Supplied records —
########
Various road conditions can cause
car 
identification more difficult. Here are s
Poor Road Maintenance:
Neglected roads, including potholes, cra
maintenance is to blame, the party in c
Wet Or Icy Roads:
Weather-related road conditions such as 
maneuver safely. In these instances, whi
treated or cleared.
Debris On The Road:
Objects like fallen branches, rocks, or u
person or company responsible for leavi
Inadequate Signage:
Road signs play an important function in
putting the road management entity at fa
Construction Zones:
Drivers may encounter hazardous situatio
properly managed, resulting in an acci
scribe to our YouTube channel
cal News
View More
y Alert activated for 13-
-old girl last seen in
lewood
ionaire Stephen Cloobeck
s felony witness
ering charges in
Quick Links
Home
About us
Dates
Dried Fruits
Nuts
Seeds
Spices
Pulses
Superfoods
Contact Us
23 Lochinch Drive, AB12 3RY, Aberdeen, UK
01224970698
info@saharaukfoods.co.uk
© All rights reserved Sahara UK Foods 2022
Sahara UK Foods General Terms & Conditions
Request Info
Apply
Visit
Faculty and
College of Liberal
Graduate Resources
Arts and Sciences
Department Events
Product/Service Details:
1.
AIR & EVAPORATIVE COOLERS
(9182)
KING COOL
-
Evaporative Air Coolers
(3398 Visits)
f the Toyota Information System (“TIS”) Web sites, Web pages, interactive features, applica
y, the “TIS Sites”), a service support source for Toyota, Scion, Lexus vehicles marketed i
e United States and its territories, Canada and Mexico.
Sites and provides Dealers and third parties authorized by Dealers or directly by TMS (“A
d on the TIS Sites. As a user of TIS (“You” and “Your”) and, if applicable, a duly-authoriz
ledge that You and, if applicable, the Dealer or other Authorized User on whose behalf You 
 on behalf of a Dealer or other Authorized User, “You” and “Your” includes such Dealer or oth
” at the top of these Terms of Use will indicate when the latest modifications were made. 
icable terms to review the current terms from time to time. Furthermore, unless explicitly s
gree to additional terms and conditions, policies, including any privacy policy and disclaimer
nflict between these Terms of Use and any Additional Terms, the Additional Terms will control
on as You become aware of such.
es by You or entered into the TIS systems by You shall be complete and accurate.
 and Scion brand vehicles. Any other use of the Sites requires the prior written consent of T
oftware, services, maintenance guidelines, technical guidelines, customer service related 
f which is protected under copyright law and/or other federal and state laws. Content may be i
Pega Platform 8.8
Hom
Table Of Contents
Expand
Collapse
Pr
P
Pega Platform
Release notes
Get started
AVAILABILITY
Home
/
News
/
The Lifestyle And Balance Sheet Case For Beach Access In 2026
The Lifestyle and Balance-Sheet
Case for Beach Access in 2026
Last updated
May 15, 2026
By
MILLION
########
Your instructions — Each entry in the data should be restated exactly as it was written.

Task solution —
Various road conditions can cause
car 
identification more difficult. Here are s
Poor Road Maintenance:
Neglected roads, including potholes, cra
maintenance is to blame, the party in c
Wet Or Icy Roads:
Weather-related road conditions such as 
maneuver safely. In these instances, whi
treated or cleared.
Debris On The Road:
Objects like fallen branches, rocks, or u
person or company responsible for leavi
Inadequate Signage:
Road signs play an important function in
putting the road management entity at fa
Construction Zones:
Drivers may encounter hazardous situatio
properly managed, resulting in an acci
scribe to our YouTube channel
cal News
View More
y Alert activated for 13-
-old girl last seen in
lewood
ionaire Stephen Cloobeck
s felony witness
ering charges in
Quick Links
Home
About us
Dates
Dried Fruits
Nuts
Seeds
Spices
Pulses
Superfoods
Contact Us
23 Lochinch Drive, AB12 3RY, Aberdeen, UK
01224970698
info@saharaukfoods.co.uk
© All rights reserved Sahara UK Foods 2022
Sahara UK Foods General Terms & Conditions
Request Info
Apply
Visit
Faculty and
College of Liberal
Graduate Resources
Arts and Sciences
Department Events
Product/Service Details:
1.
AIR & EVAPORATIVE COOLERS
(9182)
KING COOL
-
Evaporative Air Coolers
(3398 Visits)
f the Toyota Information System (“TIS”) Web sites, Web pages, interactive features, applica
y, the “TIS Sites”), a service support source for Toyota, Scion, Lexus vehicles marketed i
e United States and its territories, Canada and Mexico.
Sites and provides Dealers and third parties authorized by Dealers or directly by TMS (“A
d on the TIS Sites. As a user of TIS (“You” and “Your”) and, if applicable, a duly-authoriz
ledge that You and, if applicable, the Dealer or other Authorized User on whose behalf You 
 on behalf of a Dealer or other Authorized User, “You” and “Your” includes such Dealer or oth
” at the top of these Terms of Use will indicate when the latest modifications were made. 
icable terms to review the current terms from time to time. Furthermore, unless explicitly s
gree to additional terms and conditions, policies, including any privacy policy and disclaimer
nflict between these Terms of Use and any Additional Terms, the Additional Terms will control
on as You become aware of such.
es by You or entered into the TIS systems by You shall be complete and accurate.
 and Scion brand vehicles. Any other use of the Sites requires the prior written consent of T
oftware, services, maintenance guidelines, technical guidelines, customer service related 
f which is protected under copyright law and/or other federal and state laws. Content may be i
Pega Platform 8.8
Hom
Table Of Contents
Expand
Collapse
Pr
P
Pega Platform
Release notes
Get started
AVAILABILITY
Home
/
News
/
The Lifestyle And Balance Sheet Case For Beach Access In 2026
The Lifestyle and Balance-Sheet
Case for Beach Access in 2026
Last updated
May 15, 2026
By
MILLION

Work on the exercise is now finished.